• Aim of the task
Give back the line where "choisies pour un" appears and all the lines after it until the listing ends, unchanged and with nothing else.
.....
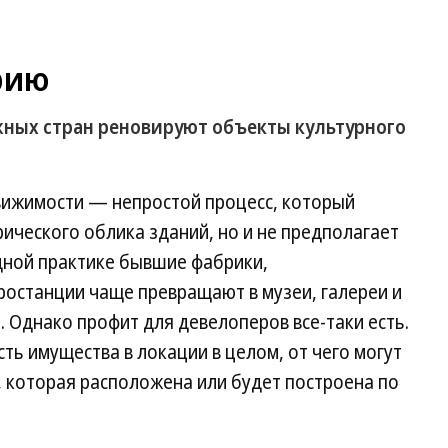
рию
жных стран реновируют объекты культурного
вижимости — непростой процесс, который
рического облика зданий, но и не предполагает
дной практике бывшие фабрики,
останции чаще превращают в музеи, галереи и
 Однако профит для девелоперов все-таки есть.
ь имущества в локации в целом, от чего могут
 которая расположена или будет построена по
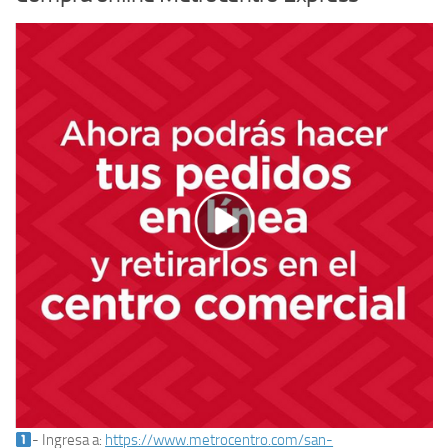
- Ingresa a:
https://www.metrocentro.com/san-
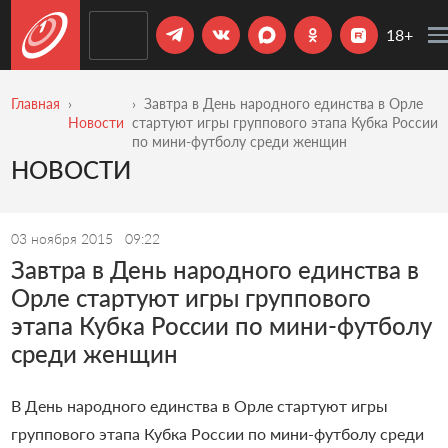
18+
Главная
Завтра в День народного единства в Орле
Новости
стартуют игры группового этапа Кубка России
по мини-футболу среди женщин
НОВОСТИ
03 ноября 2015
09:22
Завтра в День народного единства в
Орле стартуют игры группового
этапа Кубка России по мини-футболу
среди женщин
В День народного единства в Орле стартуют игры
группового этапа Кубка России по мини-футболу среди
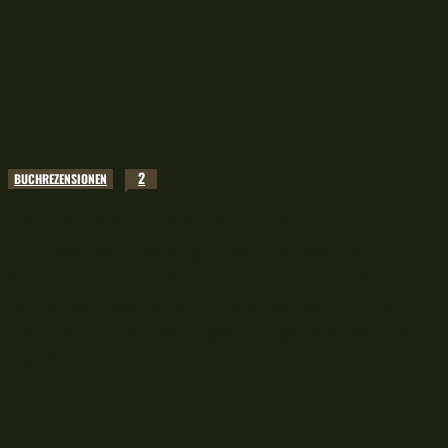
2
BUCHREZENSIONEN
Buchrezension: Angeln mit Auwa
Für Einsteiger und Angler während der ersten
Gehversuche hatte Auwa Thiemann vor vielen
Jahren sein Buch Angeln mit Auwa veröffentlicht.
Darin stellt er die wichtigsten Angelmethoden vor,
plaudert aus...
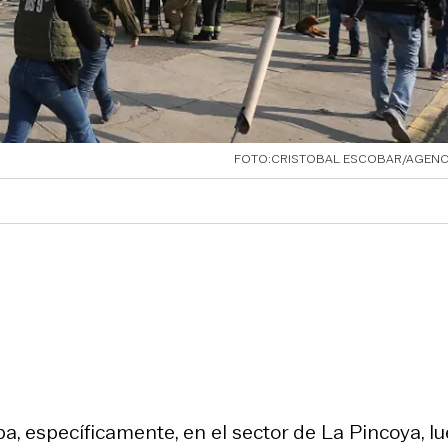
FOTO:CRISTOBAL ESCOBAR/AGEN
, específicamente, en el sector de La Pincoya, l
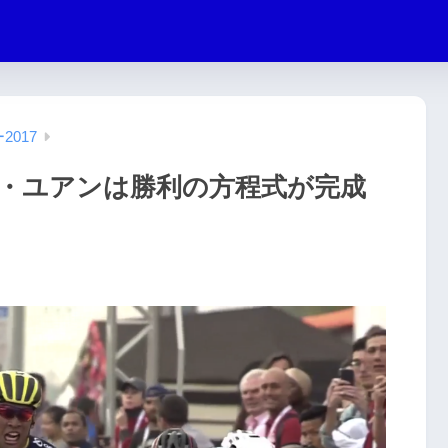
017
・ユアンは勝利の方程式が完成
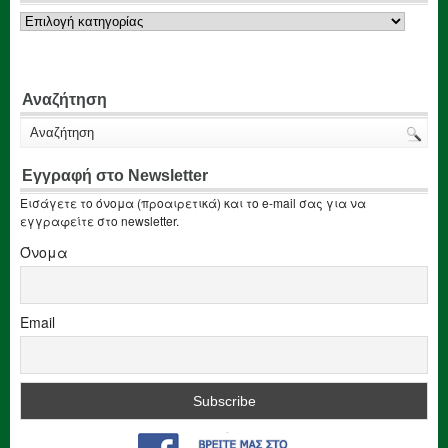
Κατηγορίες
Αναζήτηση
Εγγραφή στο Newsletter
Εισάγετε το όνομα (προαιρετικά) και το e-mail σας για να
εγγραφείτε στο newsletter.
Όνομα
Email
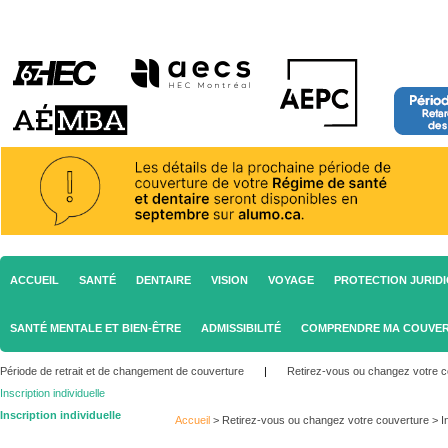
ACCUEIL
SANTÉ
DENTAIRE
VISION
VOYAGE
PROTECTION JURID
SANTÉ MENTALE ET BIEN-ÊTRE
ADMISSIBILITÉ
COMPRENDRE MA COUVE
Période de retrait et de changement de couverture
|
Retirez-vous ou changez votre c
Inscription individuelle
Inscription individuelle
Accueil
>
Retirez-vous ou changez votre couverture
>
I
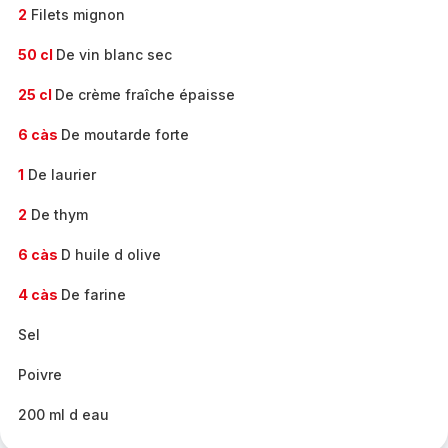
2
Filets mignon
50 cl
De vin blanc sec
25 cl
De crème fraîche épaisse
6 càs
De moutarde forte
1
De laurier
2
De thym
6 càs
D huile d olive
4 càs
De farine
Sel
Poivre
200 ml d eau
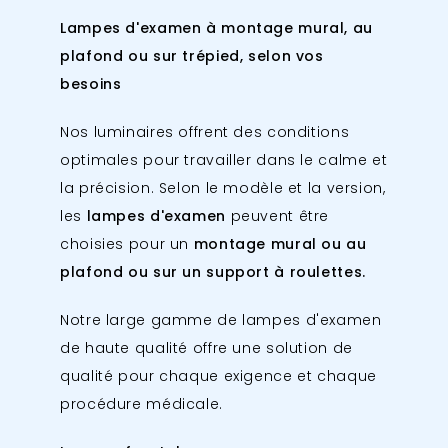
Lampes d'examen à montage mural, au
plafond ou sur trépied, selon vos
besoins
Nos luminaires offrent des conditions
optimales pour travailler dans le calme et
la précision. Selon le modèle et la version,
les
lampes d'examen
peuvent être
choisies pour un
montage mural ou au
plafond ou sur un support à roulettes.
Notre large gamme de lampes d'examen
de haute qualité offre une solution de
qualité pour chaque exigence et chaque
procédure médicale.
.....
• Result for this exercise
choisies pour un
montage mural ou au
plafond ou sur un support à roulettes.
Notre large gamme de lampes d'examen
de haute qualité offre une solution de
qualité pour chaque exigence et chaque
procédure médicale.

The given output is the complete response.